Goal of the exercise — Your task is to find every line of the data that holds the string "screenshot" and copy it.

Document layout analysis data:
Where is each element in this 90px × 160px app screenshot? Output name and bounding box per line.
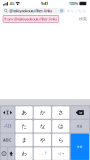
staticText: さ [58,109,63,116]
staticText: ABC [3,137,12,143]
button[interactable]: ま [15,134,33,146]
staticText: ら [58,137,63,143]
staticText: た [22,123,26,130]
button[interactable]: ☆♪→ [52,147,69,160]
button[interactable]: か [34,106,51,119]
staticText: な [40,123,45,130]
staticText: 空白 [77,125,83,128]
button[interactable]: from:@takiyaokoutu filter:links [0,15,90,23]
staticText: ☆♪→ [58,152,64,155]
staticText: 9:41 [41,1,48,6]
button[interactable]: あ [15,106,33,119]
staticText: 検索 [77,145,83,148]
staticText: ま [22,137,26,143]
button[interactable]: ABC [1,134,14,146]
staticText: キャンセル [66,8,86,13]
button[interactable]: Move cursor [1,106,14,119]
staticText: @takiyaokoutu filter-links [9,8,52,13]
button[interactable]: ら [52,134,69,146]
staticText: は [58,123,63,130]
button[interactable]: さ [52,106,69,119]
button[interactable]: は [52,120,69,132]
button[interactable]: キャンセル [65,8,88,14]
button[interactable]: Emoji [1,147,7,160]
button[interactable]: 、。? [34,147,51,160]
button[interactable]: @takiyaokoutu filter-links [2,8,65,14]
staticText: ☆123 [4,124,12,128]
button[interactable]: や [34,134,51,146]
staticText: か [40,109,45,116]
staticText: や [40,137,45,143]
staticText: from:@takiyaokoutu filter:links [4,16,57,22]
button[interactable]: ☆123 [1,120,14,132]
button[interactable]: Dictation [8,147,14,160]
button[interactable]: Delete [71,106,89,119]
staticText: あ [22,109,26,116]
button[interactable]: な [34,120,51,132]
staticText: 検索 [79,16,87,21]
button[interactable]: た [15,120,33,132]
button[interactable]: 検索 [71,134,89,160]
staticText: 100% [69,1,78,6]
staticText: 、。? [39,152,46,156]
staticText: わ [22,150,26,157]
button[interactable]: 空白 [71,120,89,132]
button[interactable]: わ [15,147,33,160]
staticText: 4G [9,1,14,6]
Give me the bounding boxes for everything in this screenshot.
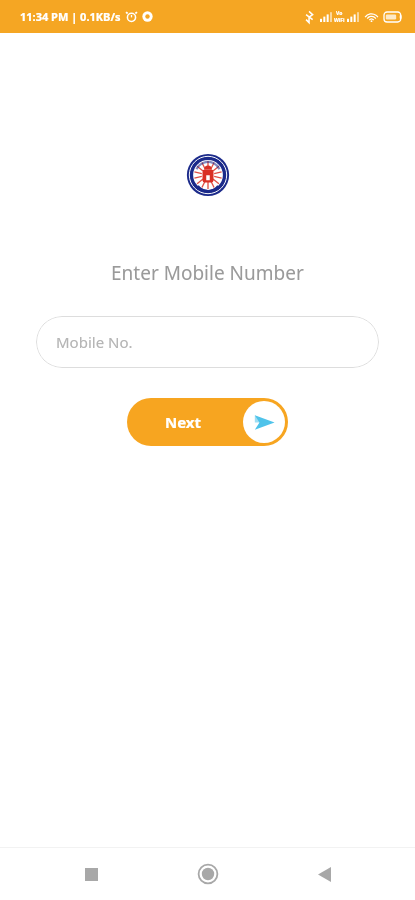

Reply to the exercise —
Where is each element in this 90px × 160px app screenshot? Output name and bounding box per line.
Give me the bounding boxes for everything in this screenshot.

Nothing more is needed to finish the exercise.